2.2.2 Hasil tugas ini dapat menjadi arsip yang
dapat membantu untuk mengerjakan tugas yang
berhubungan dengan Parasitologi khususnya mengenai Parasit bersel satu
(protozoa) dari genus trypanosoma.
BAB
III
TINJAUAN
PUSTAKA
3.1 Definisi dan Epidemiologi
Surra dari Marathi berarti nafas berat
melalui lubang hidung merupakan penyakit yang menyerang mamalia. Surra adalah
sebuat penyakit yang bersifat akut dan kronis yang umunya fatal jika tidak
diobati. Penyakit surra ini desebabkan oleh parasit protozoa darah trypanosoma
evansi. Merupakan penyakit mamalia trypanosoma yang pertama dijelaskan di dunia
oleh Griffith Evans, 1880 pada darah kuda India dan unta. Awalnya penyakit ini
ditemukan pada unta tetapi perkembanganya merabah ke hospes lainnya seperti
kuda, anjing dan lainnya (Marc Desquesnes 2013). Penyakit surra ini bersifat zoonosis (Powar et
all 2013)
Trypanosoma evansi diduga berasal dari
T. brucei (siklis ditularkan oleh lalat tsetse), tetapi tidak lagi mampu
menjalani siklus di Glossina karena hilangnya maxicircles dari kinetoplastic
DNA mitokondria. Ketika fenomena ini terjadi tidak diketahui, dan beberapa
penulis bahkan baru-baru ini menyarankan bahwa mungkin telah terjadi dalam
beberapa kasus (Marc Desquesnes et all 2013).

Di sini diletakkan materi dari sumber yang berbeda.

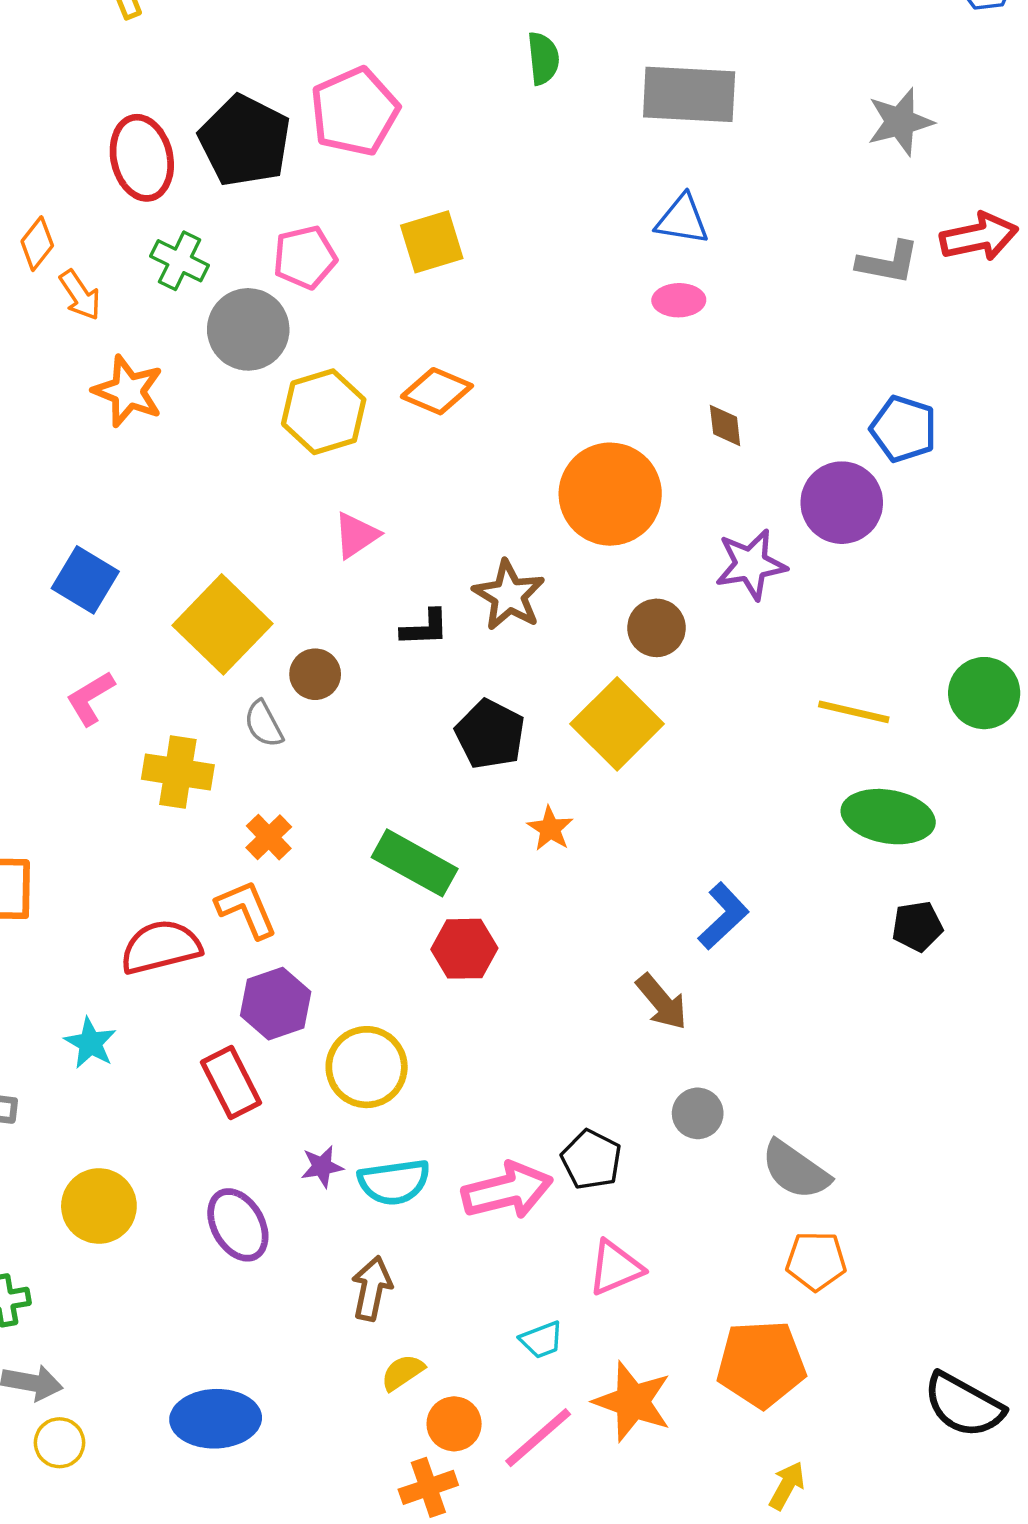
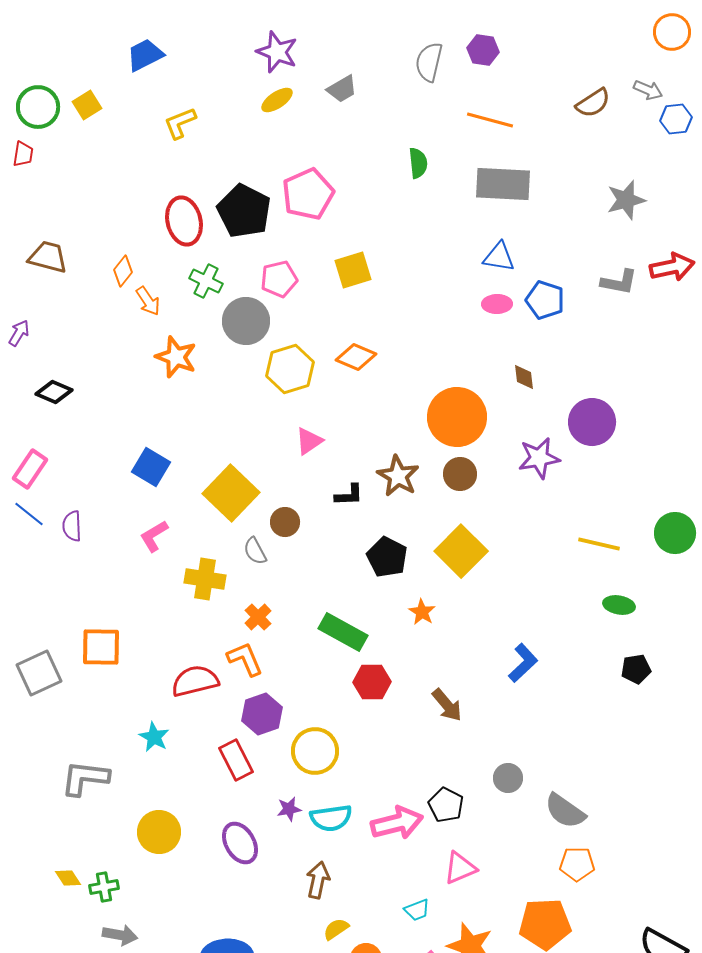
blue pentagon: (904, 429) -> (545, 300), moved
brown circle: (656, 628) -> (460, 474), moved
green ellipse: (888, 817) -> (619, 605), size x0.6
brown arrow: (662, 1002) -> (447, 705), moved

Penyebaran awal T. evansi arah timur,
analisis data historis menunjukkan bahwa surra sudah hadir di India sejak zaman
dahulu, setidaknya VIII abad SM, dan ternak yang harus menderita dalam
ketiadaan pengobatan. Hal ini hadir di iklim sub-Sahara dan Mediterania tetapi
dapat ditemukan di daerah beriklim serta gurun gersang dan stepa semi kering.
(Marc Desquesnes et all 2013).
Adapun penyebaran dari trypanosoma evansi meliputi daerah pertama ditemukan Afrika bagian utara, Asia barat, tengah, selatan, tenggara dan amerika selatan.
gambar 2
lalat penyebar surra
Penularan T. evansi secara mekanis,
non-siklis, dengan lalat haematophagus seperti horseflies (Tabanus), lalat yang
stabil (Stomoxys) dan Haematobia sp yang endemik di Afrika, Asia dan Amerika
Selatan; meskipun di Amerika kelelawar vampir juga bertindak sebagai vektor
serta waduk host (Urquhartet al., 1996).
3.2 Klasifikasi
Trypanosomas termasuk dalam protozoa uniseluler berflaagel
merupakan masuk kedalam phylum
Sarcomastigophora, ordo Kinetoplastidae,
family dari Trypan-somatidae dan
genus trypanosoma, dalam Salivaria group.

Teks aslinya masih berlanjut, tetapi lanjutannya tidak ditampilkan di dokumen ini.